The global surgical robot market is growing at a rapid pace with the development of robotics technology.
Johnson & Johnson is planning to invest more than US$5 billion in this sector. Approximately 70 percent of the investment is scheduled to be spent on acquiring Auris Health, an endoscopic surgical robot manufacturer.
WinterGreen Research, a research arm of IBM, recently said that the global surgical robot market is expected to grow from US$4.2 billion in 2016 to US$13 billion in 2022. At present, Intuitive Surgical is leading the market with a share of 65 percent. The company developed the world’s first commercial surgical robot.

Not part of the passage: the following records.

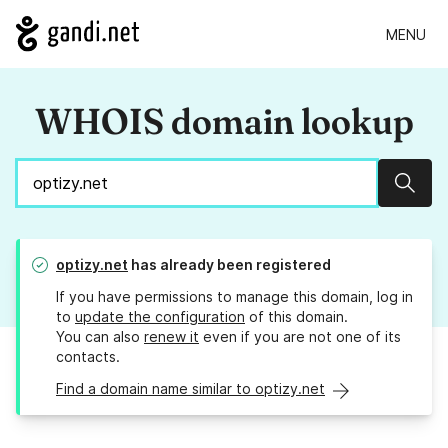
MENU
WHOIS domain lookup
Sear
optizy.net
has already been registered
If you have permissions to manage this domain, log in
to
update the configuration
of this domain.
You can also
renew it
even if you are not one of its
contacts.
Find a domain name similar to optizy.net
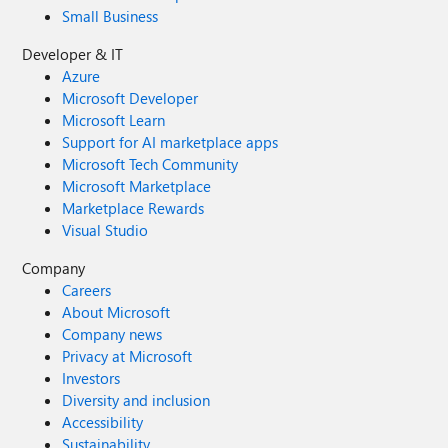
Small Business
Developer & IT
Azure
Microsoft Developer
Microsoft Learn
Support for AI marketplace apps
Microsoft Tech Community
Microsoft Marketplace
Marketplace Rewards
Visual Studio
Company
Careers
About Microsoft
Company news
Privacy at Microsoft
Investors
Diversity and inclusion
Accessibility
Sustainability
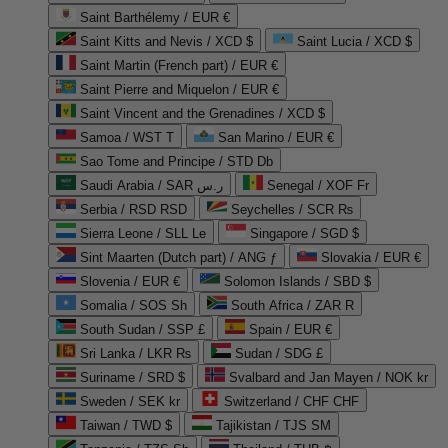
Saint Barthélemy / EUR €
Saint Kitts and Nevis / XCD $
Saint Lucia / XCD $
Saint Martin (French part) / EUR €
Saint Pierre and Miquelon / EUR €
Saint Vincent and the Grenadines / XCD $
Samoa / WST T
San Marino / EUR €
Sao Tome and Principe / STD Db
Saudi Arabia / SAR ر.س
Senegal / XOF Fr
Serbia / RSD RSD
Seychelles / SCR ₨
Sierra Leone / SLL Le
Singapore / SGD $
Sint Maarten (Dutch part) / ANG ƒ
Slovakia / EUR €
Slovenia / EUR €
Solomon Islands / SBD $
Somalia / SOS Sh
South Africa / ZAR R
South Sudan / SSP £
Spain / EUR €
Sri Lanka / LKR ₨
Sudan / SDG £
Suriname / SRD $
Svalbard and Jan Mayen / NOK kr
Sweden / SEK kr
Switzerland / CHF CHF
Taiwan / TWD $
Tajikistan / TJS ЅМ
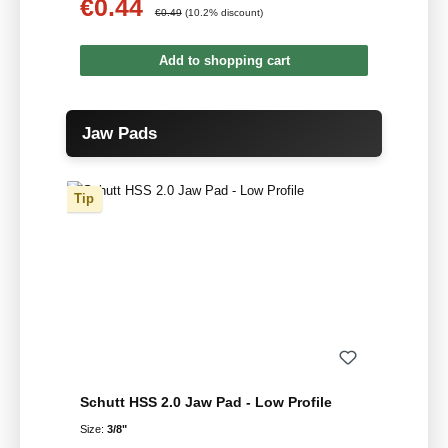
€0.44
Sale price:
Regular price:
€0.49
(10.2% discount)
Add to shopping cart
Skip product gallery
Jaw Pads
Tip
Schutt HSS 2.0 Jaw Pad - Low Profile
Size:
3/8"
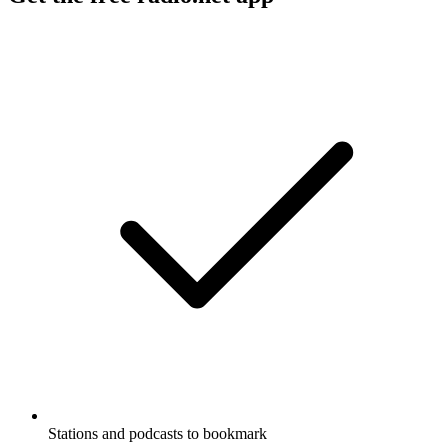
Stations and podcasts to bookmark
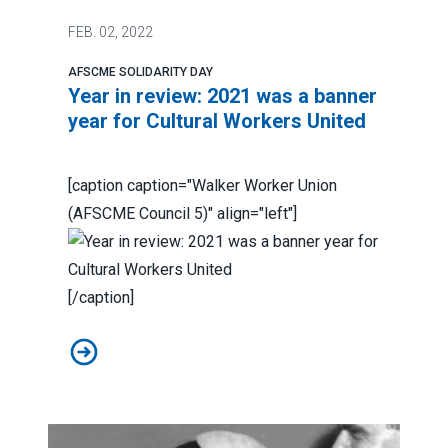
FEB.
02, 2022
AFSCME SOLIDARITY DAY
Year in review: 2021 was a banner
year for Cultural Workers United
[caption caption="Walker Worker Union
(AFSCME Council 5)" align="left"]
[/caption]
Year in review: 2021 was a banner year for Cultural Wo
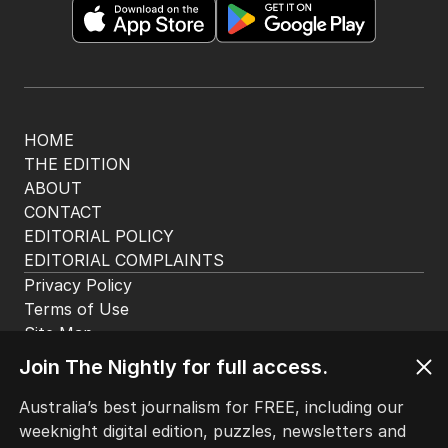
HOME
THE EDITION
ABOUT
CONTACT
EDITORIAL POLICY
EDITORIAL COMPLAINTS
Privacy Policy
Terms of Use
Site Map
© Seven West Media Limited
2026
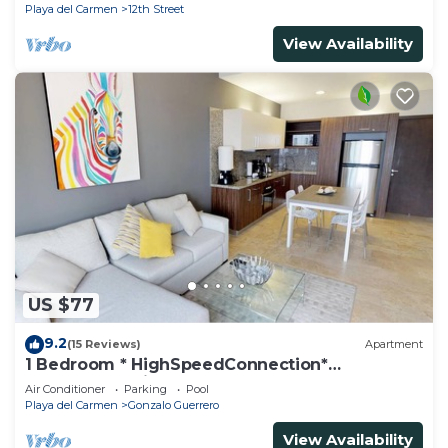
Playa del Carmen
12th Street
View Availability
US $77
9.2
(15 Reviews)
Apartment
1 Bedroom * HighSpeedConnection*
Downtown quite & safe-5th ave steps away
Air Conditioner
Parking
Pool
Playa del Carmen
Gonzalo Guerrero
View Availability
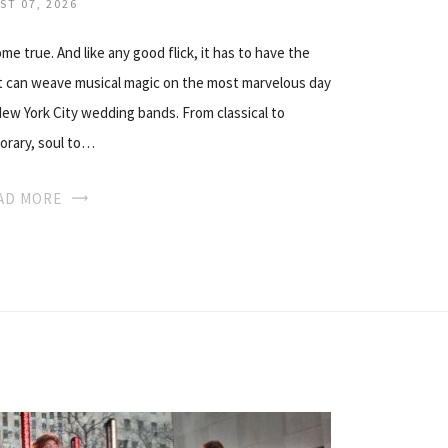
ST 07, 2026
e true. And like any good flick, it has to have the
at can weave musical magic on the most marvelous day
 New York City wedding bands. From classical to
rary, soul to…
AD MORE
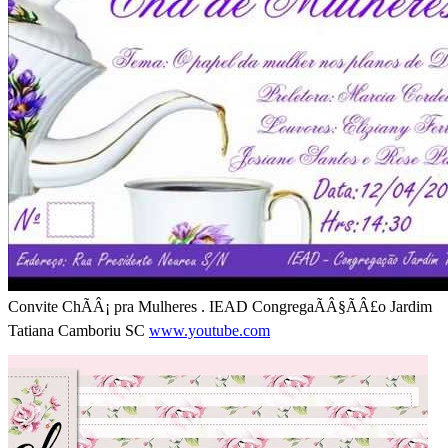
Convite ChÃÂ¡ pra Mulheres . IEAD CongregaÃÂ§ÃÂ£o Jardim
Tatiana Camboriu SC
www.youtube.com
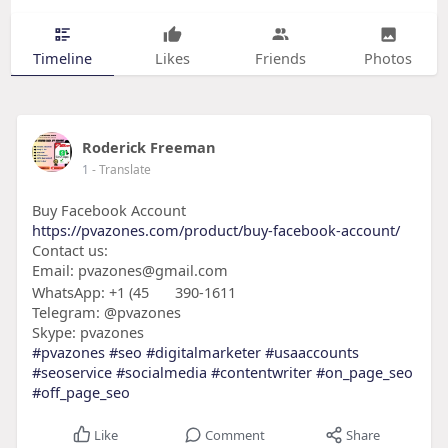
Timeline
Likes
Friends
Photos
Roderick Freeman
1
- Translate
Buy Facebook Account
https://pvazones.com/product/buy-facebook-account/
Contact us:
Email: pvazones@gmail.com
WhatsApp: +1 (45
390-1611
Telegram: @pvazones
Skype: pvazones
#pvazones
#seo
#digitalmarketer
#usaaccounts
#seoservice
#socialmedia
#contentwriter
#on_page_seo
#off_page_seo
Like
Comment
Share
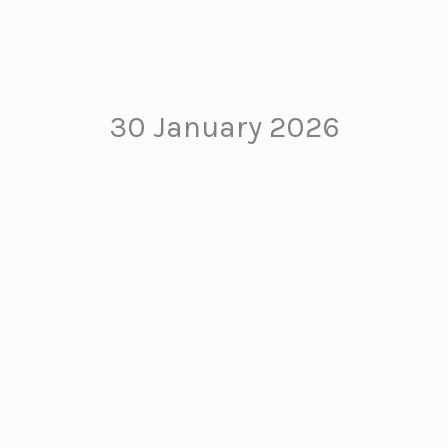
30 January 2026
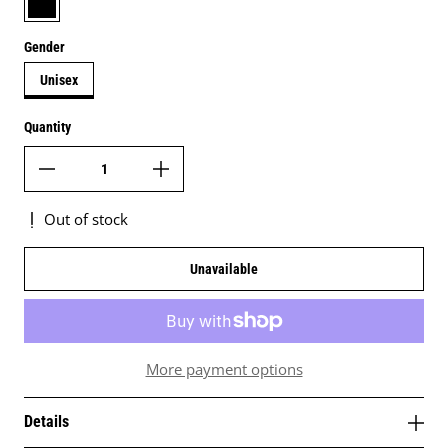
Gender
Unisex
Quantity
Out of stock
Unavailable
More payment options
Details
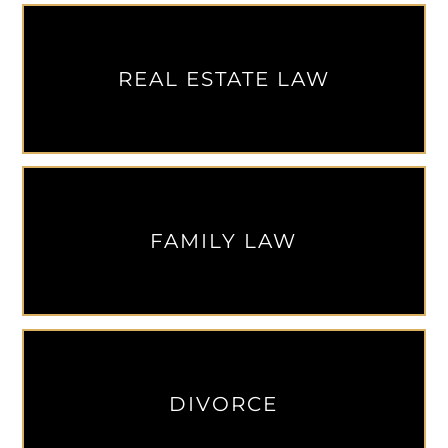
REAL ESTATE LAW
FAMILY LAW
DIVORCE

The U.S. FDA recently approved its biopsy robot platform for lung cancer treatment.
In South Korea, the Ministry of Food and Drug Safety approved Meere Company’s Revo-i in August 2017. The laparoscopic surgical robot forms a hole with a diameter of less than 1 cm in a patient’s body so that the surgical instruments on the robot’s four arms can be inserted and a surgery based on three-dimensional image observation can be performed.
Meere Company is planning to export the robot, which is 40 percent less expensive than the others in the same market, to Asian, European and Latin American countries. The company’s sales and operating profits jumped from 62.4 billion won and 3.3 billion won in 2015 to 181.5 billion won and 37.2 billion won in 2017, respectively.
In the meantime, the ministry allowed Koh Young Technology to manufacture three-dimensional measurement-based brain surgery robots in December 2016. The robots are expected to become available in the domestic market within this year. Curexo, a bone cutting surgery robot supplier, is exporting its Robodoc Surgical System and TSolution One Surgical System to Asia-Pacific countries.